Work item
Produce an exact copy of the lines below, starting at the first and ending with the line containing "территории Нижегородско".

*** Data shown

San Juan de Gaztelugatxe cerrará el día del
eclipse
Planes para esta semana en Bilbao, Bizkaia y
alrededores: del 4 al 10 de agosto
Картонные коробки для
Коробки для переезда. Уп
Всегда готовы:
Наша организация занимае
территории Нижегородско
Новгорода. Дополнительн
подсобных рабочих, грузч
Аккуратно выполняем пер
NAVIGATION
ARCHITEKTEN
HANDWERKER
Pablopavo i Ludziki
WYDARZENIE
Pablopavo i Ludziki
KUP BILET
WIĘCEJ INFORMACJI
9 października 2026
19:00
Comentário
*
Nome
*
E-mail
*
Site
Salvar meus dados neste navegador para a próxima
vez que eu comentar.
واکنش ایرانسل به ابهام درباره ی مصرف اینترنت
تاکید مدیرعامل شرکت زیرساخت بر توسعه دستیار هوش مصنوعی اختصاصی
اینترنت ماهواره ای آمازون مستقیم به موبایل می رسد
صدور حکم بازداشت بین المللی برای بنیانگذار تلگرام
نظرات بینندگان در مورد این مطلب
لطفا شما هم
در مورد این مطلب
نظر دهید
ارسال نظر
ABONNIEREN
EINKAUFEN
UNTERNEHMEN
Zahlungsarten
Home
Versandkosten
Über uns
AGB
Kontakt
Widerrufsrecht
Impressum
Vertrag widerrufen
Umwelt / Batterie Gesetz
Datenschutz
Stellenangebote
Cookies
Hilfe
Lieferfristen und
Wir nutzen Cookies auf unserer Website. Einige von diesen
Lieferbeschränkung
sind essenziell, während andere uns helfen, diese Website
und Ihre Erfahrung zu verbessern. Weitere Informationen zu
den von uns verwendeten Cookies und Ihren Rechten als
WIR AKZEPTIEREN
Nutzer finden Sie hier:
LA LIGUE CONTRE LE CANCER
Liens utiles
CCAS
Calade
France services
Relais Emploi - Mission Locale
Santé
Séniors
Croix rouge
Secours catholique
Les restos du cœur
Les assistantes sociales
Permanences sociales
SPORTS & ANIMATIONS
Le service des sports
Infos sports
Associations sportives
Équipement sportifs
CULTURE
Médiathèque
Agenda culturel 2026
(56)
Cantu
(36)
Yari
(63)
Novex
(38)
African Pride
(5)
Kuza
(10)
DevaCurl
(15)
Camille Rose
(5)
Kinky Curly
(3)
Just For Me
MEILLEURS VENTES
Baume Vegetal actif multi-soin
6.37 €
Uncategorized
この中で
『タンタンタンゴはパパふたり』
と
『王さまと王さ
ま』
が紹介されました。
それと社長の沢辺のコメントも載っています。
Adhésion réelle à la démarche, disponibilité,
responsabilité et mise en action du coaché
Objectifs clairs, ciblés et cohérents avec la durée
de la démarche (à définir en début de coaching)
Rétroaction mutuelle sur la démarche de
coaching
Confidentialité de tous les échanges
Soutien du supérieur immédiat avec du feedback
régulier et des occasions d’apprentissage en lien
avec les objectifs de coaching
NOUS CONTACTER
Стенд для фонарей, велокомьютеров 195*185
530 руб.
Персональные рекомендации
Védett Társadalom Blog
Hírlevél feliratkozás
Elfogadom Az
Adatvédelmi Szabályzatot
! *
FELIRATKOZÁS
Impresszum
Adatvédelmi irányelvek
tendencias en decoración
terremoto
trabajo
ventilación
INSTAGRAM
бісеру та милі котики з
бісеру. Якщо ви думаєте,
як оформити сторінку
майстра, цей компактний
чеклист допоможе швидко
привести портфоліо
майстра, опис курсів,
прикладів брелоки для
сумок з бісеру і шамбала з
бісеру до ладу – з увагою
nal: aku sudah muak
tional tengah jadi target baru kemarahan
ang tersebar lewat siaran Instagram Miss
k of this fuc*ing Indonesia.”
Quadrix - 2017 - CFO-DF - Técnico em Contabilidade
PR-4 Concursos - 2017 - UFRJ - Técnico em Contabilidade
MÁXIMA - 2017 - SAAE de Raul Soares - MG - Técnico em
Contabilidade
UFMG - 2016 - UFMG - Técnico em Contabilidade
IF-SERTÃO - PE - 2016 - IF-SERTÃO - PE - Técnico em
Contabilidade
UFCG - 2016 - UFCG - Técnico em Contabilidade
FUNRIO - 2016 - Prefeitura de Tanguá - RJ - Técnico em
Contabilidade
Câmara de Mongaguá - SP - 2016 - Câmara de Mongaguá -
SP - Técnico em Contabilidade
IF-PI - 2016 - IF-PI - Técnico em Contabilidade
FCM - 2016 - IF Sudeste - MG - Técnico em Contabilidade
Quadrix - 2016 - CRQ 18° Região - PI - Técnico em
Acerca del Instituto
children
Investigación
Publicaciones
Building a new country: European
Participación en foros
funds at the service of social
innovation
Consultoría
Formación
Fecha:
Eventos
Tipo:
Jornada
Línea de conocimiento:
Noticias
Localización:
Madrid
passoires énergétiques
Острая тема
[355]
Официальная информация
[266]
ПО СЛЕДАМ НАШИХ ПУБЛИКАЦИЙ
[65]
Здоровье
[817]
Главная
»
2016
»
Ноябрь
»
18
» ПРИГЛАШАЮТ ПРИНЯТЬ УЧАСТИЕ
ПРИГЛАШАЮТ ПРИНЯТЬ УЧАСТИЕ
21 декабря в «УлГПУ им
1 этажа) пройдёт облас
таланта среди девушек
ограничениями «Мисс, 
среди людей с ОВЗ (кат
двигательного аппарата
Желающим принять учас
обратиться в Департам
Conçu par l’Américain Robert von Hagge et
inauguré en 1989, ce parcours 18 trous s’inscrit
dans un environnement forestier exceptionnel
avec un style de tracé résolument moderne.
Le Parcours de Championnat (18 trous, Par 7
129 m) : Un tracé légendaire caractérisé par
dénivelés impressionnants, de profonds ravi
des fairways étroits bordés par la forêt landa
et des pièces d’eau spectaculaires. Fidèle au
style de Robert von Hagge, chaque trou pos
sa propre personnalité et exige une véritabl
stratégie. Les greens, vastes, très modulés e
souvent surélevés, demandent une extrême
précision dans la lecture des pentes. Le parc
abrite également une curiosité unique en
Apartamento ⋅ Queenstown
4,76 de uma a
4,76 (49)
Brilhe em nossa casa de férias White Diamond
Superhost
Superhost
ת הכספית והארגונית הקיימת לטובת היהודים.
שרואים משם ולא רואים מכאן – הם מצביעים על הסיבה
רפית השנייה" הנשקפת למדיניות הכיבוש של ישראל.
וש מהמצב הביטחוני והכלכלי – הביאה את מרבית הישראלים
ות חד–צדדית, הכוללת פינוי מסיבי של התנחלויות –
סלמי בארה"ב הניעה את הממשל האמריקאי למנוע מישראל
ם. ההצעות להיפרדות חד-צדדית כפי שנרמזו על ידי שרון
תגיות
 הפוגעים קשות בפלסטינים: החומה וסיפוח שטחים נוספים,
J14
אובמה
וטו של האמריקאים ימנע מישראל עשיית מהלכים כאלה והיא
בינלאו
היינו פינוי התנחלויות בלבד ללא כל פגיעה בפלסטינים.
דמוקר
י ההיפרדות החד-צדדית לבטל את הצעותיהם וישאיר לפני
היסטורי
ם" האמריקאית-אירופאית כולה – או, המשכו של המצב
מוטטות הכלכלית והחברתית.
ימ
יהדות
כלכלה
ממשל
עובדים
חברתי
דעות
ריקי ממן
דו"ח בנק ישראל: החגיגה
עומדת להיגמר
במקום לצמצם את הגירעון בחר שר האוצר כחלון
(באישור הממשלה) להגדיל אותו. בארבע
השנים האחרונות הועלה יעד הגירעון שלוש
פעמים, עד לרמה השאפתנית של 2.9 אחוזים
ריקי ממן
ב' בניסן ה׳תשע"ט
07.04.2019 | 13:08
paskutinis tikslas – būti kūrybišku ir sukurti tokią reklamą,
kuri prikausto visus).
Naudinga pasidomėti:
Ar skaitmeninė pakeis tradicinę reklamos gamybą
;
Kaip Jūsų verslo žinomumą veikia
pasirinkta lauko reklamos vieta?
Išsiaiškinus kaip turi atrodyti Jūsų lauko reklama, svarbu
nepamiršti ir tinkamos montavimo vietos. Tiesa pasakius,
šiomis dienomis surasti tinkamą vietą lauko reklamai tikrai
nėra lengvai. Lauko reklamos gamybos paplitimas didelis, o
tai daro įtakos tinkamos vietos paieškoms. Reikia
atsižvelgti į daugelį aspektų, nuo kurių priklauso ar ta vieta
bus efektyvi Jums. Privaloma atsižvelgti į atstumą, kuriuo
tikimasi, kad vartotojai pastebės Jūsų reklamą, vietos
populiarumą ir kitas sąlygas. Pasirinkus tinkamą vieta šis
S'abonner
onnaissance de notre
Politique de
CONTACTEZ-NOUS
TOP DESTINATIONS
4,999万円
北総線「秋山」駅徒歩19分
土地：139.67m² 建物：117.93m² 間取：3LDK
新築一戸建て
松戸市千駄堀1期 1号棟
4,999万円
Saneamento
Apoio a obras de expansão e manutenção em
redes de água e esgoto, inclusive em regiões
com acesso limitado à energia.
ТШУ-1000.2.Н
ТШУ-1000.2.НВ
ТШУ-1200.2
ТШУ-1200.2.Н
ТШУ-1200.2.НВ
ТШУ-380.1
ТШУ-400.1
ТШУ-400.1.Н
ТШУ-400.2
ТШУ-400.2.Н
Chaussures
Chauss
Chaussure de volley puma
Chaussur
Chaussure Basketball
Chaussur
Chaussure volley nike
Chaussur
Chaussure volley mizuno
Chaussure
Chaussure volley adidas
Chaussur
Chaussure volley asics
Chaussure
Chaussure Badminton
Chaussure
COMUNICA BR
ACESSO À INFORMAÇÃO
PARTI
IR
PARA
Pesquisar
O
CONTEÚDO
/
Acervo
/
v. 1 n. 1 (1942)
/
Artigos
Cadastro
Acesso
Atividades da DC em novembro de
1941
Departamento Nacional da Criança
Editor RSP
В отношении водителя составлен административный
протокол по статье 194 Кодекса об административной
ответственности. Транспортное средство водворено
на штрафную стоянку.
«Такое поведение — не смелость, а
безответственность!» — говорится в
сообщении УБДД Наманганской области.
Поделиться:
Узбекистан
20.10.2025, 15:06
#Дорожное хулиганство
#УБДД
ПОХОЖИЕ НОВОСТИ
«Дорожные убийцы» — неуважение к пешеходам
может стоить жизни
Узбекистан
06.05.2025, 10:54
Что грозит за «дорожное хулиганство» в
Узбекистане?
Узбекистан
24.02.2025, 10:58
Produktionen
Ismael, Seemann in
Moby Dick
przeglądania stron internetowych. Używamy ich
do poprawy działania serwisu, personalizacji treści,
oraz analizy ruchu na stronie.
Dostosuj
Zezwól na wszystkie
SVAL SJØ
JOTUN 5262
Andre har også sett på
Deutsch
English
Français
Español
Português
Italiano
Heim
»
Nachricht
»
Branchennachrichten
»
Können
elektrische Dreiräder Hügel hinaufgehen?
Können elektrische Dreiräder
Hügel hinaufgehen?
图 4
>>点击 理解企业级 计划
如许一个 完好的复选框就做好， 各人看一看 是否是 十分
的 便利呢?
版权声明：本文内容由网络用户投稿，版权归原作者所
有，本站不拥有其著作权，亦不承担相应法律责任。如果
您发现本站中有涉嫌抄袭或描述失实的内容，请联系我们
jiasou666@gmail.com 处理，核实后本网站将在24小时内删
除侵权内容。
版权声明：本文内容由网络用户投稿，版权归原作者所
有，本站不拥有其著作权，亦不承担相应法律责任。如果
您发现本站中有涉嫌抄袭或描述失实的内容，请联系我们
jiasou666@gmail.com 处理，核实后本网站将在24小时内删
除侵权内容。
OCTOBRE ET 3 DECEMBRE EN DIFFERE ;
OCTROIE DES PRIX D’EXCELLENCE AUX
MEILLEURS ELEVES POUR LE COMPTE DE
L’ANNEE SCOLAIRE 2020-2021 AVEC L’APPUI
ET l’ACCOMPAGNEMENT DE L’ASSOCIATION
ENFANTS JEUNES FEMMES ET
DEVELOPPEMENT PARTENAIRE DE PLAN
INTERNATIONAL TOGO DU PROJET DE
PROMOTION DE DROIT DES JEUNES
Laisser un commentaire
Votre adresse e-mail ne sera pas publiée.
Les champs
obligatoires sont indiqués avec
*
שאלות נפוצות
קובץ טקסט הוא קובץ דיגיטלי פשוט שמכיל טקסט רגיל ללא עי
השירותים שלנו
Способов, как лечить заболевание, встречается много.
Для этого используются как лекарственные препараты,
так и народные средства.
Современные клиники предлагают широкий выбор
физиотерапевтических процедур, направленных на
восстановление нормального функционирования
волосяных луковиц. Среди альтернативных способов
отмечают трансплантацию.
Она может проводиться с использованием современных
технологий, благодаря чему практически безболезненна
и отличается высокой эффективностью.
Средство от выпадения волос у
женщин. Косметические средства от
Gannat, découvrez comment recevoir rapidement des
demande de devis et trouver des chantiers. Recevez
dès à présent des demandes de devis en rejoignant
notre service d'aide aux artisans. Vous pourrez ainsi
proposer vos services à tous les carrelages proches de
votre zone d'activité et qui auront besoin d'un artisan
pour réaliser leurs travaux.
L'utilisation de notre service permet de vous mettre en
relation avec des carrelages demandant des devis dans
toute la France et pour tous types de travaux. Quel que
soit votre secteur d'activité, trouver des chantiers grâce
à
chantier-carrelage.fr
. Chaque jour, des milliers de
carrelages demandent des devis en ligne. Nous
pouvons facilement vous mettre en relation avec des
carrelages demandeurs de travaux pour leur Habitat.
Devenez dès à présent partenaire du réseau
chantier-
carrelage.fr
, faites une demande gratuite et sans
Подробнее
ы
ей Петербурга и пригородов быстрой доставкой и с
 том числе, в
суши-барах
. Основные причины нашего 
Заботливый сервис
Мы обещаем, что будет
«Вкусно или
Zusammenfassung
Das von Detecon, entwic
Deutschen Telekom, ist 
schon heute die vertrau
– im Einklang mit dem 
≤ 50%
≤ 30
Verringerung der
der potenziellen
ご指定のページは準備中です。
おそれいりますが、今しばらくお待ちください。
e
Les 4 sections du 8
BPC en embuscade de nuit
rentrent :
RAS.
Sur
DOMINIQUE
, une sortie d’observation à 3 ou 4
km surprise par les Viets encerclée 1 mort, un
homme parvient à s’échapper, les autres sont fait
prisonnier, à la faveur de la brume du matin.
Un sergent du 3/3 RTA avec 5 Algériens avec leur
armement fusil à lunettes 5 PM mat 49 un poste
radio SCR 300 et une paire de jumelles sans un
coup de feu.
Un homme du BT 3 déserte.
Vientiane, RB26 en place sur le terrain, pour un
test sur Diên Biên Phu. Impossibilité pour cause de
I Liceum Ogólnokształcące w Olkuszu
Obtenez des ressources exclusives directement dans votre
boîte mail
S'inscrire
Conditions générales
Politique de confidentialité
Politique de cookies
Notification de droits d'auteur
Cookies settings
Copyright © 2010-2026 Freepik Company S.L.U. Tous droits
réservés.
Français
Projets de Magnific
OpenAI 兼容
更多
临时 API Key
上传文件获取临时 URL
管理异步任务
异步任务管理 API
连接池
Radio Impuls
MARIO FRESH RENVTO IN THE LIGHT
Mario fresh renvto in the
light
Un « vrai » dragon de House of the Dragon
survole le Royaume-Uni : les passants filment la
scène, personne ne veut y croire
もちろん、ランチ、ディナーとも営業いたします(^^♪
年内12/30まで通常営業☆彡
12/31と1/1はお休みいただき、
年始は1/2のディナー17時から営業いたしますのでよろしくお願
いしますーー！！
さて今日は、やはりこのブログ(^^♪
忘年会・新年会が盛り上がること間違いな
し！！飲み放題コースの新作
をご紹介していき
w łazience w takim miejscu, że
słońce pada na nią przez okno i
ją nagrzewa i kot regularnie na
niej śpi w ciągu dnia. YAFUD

******

Result of the exercise
San Juan de Gaztelugatxe cerrará el día del
eclipse
Planes para esta semana en Bilbao, Bizkaia y
alrededores: del 4 al 10 de agosto
Картонные коробки для
Коробки для переезда. Уп
Всегда готовы:
Наша организация занимае
территории Нижегородско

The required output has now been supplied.